As a refugee from the former Soviet Empire I was overwhelmed by what I found in its former colonies. Knowing that my Cuban brethren are still trapped inside a grotesque relic of that totalitarian nightmare, and knowing that my parents had sent me to the United States so I wouldn’t end up in these places through which I was traveling, I couldn’t help but feel a constant twinge of something I couldn’t identify: a strangely mixed emotion–part sorrow, part envy, part gratitude, and part rage–that drew me inward and made me feel more like an exile than ever.
I must therefore thank you Czechs and Germans who were bold enough to rid yourselves of your oppressors twenty years ago. The legacy of your accomplishment brought me in touch with my own past in a very immediate way, and it gave me hope for the future of the ruined land I was forced to leave behind and from which I’ve been barred, along with my books.
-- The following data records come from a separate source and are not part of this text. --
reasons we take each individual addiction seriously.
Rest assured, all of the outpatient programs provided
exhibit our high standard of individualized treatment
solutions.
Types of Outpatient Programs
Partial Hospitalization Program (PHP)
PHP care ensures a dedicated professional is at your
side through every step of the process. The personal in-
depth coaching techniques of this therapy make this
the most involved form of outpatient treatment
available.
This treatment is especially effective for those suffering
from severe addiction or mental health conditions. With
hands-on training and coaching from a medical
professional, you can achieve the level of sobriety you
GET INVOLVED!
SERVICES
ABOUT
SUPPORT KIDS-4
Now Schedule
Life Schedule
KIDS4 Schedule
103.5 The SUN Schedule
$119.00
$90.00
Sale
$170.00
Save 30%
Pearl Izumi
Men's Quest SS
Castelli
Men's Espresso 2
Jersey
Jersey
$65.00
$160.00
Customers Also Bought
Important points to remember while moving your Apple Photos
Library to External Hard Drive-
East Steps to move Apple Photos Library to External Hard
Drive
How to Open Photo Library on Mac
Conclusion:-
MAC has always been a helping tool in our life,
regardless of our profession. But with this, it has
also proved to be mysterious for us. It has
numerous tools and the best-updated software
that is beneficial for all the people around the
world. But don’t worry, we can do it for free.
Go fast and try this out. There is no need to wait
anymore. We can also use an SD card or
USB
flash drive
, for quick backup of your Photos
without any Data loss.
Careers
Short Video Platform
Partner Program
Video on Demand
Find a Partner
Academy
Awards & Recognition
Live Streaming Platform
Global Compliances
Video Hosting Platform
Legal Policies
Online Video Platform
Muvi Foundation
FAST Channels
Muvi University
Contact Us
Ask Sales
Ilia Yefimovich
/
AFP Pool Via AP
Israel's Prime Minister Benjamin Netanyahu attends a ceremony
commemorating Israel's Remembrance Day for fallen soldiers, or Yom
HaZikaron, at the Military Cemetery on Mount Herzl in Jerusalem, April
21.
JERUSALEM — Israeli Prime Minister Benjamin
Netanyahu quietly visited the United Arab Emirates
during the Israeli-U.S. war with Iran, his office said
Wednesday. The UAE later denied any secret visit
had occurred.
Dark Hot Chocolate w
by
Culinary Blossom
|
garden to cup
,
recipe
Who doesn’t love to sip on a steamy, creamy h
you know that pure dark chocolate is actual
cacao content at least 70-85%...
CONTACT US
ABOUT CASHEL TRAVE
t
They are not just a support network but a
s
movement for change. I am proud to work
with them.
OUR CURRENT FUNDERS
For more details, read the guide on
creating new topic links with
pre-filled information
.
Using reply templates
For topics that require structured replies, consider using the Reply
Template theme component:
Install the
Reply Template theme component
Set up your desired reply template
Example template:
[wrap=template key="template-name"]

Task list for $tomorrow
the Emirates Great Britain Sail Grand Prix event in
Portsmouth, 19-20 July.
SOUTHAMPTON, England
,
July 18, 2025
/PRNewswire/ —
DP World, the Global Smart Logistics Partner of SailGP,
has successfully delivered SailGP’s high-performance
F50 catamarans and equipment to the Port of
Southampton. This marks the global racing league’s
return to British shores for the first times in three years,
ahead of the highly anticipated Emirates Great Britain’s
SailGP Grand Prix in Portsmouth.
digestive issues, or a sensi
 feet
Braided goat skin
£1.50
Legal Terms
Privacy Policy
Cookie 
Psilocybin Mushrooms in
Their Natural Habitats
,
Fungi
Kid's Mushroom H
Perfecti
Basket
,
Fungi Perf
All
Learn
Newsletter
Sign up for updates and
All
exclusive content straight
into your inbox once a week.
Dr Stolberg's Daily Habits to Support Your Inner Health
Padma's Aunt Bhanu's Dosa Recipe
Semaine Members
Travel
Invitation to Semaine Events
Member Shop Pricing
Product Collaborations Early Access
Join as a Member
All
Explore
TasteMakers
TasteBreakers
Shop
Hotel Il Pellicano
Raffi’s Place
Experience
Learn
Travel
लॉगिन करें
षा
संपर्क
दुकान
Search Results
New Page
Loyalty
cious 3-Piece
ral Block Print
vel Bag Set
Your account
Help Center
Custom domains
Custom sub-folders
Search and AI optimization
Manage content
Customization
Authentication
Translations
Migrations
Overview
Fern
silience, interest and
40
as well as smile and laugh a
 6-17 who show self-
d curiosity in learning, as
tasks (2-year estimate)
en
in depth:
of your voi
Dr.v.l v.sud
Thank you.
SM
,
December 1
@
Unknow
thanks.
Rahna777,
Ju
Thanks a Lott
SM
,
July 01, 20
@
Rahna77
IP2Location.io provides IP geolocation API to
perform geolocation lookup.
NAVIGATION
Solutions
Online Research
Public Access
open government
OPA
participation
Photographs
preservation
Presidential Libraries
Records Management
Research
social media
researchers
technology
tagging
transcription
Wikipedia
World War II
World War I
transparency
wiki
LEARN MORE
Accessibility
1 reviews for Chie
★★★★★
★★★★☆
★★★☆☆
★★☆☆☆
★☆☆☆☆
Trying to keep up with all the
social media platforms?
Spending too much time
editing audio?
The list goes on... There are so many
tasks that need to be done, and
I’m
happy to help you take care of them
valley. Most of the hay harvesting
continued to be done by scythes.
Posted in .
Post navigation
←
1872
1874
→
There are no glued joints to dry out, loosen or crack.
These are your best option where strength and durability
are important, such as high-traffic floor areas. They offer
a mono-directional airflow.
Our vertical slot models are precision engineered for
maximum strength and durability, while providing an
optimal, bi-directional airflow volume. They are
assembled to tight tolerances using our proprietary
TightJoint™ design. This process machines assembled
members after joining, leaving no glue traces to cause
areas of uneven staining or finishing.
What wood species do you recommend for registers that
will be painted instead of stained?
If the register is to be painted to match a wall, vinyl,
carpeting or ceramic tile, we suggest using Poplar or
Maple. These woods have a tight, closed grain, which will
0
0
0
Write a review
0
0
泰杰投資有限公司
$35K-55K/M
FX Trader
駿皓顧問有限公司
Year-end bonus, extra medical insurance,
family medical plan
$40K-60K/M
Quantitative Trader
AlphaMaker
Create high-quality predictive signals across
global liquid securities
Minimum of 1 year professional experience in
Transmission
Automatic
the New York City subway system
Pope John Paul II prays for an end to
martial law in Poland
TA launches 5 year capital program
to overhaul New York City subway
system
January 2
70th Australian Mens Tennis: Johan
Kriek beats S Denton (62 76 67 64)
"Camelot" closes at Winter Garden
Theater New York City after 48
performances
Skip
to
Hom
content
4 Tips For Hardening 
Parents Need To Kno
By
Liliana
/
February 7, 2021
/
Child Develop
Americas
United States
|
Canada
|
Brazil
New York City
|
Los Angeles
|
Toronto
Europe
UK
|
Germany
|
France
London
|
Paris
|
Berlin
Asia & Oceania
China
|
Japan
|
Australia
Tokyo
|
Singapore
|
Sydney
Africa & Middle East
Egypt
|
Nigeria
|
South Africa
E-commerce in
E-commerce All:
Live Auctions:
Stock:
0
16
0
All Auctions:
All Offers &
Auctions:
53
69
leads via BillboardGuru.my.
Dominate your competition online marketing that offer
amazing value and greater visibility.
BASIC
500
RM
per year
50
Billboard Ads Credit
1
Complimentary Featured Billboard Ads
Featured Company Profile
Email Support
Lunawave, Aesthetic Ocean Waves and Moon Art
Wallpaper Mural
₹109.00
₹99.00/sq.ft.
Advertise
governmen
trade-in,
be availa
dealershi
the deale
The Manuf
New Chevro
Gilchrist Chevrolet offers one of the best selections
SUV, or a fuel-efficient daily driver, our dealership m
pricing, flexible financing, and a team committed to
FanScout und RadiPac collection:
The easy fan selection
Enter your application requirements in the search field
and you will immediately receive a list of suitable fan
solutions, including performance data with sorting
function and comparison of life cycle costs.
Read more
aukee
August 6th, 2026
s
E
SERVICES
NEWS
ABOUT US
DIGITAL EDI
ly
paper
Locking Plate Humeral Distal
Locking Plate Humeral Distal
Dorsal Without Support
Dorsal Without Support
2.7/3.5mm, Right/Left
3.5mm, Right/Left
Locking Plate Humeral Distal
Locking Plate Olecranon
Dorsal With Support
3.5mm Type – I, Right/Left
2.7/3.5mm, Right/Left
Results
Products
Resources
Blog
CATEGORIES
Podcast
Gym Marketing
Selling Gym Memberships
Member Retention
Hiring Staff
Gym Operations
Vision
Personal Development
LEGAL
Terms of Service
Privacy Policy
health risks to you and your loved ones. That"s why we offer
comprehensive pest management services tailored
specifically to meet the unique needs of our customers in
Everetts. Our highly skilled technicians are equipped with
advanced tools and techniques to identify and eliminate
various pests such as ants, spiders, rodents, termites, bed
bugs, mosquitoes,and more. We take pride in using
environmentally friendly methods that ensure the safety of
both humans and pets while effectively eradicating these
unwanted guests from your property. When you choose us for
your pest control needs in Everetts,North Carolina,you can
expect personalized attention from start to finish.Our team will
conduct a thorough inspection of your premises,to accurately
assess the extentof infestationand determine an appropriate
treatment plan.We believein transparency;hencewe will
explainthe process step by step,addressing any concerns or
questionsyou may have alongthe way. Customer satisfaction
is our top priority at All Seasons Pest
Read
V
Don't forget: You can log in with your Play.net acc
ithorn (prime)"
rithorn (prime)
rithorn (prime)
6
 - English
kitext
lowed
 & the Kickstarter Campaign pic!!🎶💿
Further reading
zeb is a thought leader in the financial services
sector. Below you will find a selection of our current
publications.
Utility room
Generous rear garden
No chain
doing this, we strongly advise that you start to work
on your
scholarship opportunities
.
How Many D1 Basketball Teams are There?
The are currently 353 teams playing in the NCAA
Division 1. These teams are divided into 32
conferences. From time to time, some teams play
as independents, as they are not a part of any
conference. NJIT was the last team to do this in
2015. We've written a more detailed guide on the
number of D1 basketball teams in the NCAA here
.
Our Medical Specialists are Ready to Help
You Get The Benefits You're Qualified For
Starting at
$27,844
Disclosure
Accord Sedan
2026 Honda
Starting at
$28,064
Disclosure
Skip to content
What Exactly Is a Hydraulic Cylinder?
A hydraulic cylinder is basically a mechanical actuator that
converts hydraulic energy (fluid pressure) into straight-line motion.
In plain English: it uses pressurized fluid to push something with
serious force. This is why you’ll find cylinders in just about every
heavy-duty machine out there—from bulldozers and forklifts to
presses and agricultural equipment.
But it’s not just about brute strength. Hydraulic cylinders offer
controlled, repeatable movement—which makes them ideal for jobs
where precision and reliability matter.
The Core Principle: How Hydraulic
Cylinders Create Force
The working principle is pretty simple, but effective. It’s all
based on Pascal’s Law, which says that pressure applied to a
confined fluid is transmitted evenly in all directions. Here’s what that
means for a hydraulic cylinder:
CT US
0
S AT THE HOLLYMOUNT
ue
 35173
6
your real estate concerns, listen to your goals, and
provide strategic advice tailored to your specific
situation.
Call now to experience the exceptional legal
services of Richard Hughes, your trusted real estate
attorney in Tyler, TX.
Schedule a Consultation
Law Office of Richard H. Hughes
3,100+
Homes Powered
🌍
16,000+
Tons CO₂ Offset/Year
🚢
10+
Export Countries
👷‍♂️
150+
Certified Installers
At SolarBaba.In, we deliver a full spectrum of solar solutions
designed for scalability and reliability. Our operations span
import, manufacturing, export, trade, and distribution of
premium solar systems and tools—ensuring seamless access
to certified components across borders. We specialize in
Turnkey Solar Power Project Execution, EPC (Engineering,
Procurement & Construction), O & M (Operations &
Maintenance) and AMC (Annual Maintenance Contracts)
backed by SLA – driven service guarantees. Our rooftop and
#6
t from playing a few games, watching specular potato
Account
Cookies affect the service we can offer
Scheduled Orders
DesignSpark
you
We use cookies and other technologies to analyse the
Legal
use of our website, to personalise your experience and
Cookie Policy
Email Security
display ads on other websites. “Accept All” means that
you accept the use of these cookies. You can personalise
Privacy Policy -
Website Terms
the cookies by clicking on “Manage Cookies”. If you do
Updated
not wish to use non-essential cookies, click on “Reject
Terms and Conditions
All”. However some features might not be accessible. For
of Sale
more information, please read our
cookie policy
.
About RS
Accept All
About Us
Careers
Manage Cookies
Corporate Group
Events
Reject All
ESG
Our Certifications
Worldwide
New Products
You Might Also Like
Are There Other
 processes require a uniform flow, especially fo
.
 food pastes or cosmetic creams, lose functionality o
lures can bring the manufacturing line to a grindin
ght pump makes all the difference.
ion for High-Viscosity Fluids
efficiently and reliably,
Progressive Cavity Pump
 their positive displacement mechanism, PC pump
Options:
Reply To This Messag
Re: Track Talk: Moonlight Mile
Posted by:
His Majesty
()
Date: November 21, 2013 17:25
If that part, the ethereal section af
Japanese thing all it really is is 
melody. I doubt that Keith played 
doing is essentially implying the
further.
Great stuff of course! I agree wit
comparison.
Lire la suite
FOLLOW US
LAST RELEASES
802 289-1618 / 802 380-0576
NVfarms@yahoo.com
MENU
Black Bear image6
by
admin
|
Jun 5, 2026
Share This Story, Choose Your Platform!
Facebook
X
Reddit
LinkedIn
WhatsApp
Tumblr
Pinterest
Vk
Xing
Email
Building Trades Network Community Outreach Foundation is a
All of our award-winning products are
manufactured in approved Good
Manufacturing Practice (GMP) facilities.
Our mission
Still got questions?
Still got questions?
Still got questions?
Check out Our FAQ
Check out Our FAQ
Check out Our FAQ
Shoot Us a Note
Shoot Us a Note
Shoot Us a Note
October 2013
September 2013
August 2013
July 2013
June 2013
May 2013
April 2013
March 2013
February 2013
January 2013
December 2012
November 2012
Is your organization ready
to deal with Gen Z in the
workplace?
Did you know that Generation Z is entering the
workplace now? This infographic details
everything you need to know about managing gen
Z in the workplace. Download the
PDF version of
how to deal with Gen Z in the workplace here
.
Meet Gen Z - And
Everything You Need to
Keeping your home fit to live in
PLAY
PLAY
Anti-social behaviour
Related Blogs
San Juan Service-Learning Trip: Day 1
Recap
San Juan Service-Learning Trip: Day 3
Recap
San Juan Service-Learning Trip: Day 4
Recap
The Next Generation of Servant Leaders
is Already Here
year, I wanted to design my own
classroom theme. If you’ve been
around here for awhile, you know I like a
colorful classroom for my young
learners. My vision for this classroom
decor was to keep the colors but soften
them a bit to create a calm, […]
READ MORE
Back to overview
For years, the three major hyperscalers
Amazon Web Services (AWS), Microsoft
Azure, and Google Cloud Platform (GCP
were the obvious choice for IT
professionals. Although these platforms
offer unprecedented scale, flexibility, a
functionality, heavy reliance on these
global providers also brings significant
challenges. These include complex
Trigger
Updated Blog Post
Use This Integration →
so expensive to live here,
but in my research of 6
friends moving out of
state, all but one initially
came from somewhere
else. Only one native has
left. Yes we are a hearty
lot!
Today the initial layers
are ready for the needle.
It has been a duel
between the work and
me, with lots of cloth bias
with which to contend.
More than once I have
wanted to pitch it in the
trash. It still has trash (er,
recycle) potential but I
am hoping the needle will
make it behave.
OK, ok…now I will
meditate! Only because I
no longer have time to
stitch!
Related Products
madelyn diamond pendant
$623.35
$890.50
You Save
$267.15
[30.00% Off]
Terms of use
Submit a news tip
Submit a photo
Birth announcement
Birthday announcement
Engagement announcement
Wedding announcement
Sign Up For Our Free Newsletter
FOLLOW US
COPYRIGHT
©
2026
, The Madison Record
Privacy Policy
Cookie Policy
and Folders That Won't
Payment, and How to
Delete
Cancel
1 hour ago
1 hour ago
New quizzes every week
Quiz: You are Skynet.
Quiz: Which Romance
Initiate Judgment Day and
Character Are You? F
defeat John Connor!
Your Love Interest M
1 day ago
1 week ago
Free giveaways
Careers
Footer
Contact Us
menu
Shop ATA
I’m especially grateful to the Museum of Communism in Prague, in which I never set foot. I only saw posters advertising its existence, but that was enough for me. It knocked me off balance just to know that such a museum exists, in which I and every Czech over the age of twenty-one could be at once a visitor and an exhibit. You realigned my thinking and my center of gravity, Museum of Communism, as all great paradoxes tend to do.
~ Carlos Eire, author of Waiting for Snow in Havana, in Learning to Die in Miami, pp. 305-306.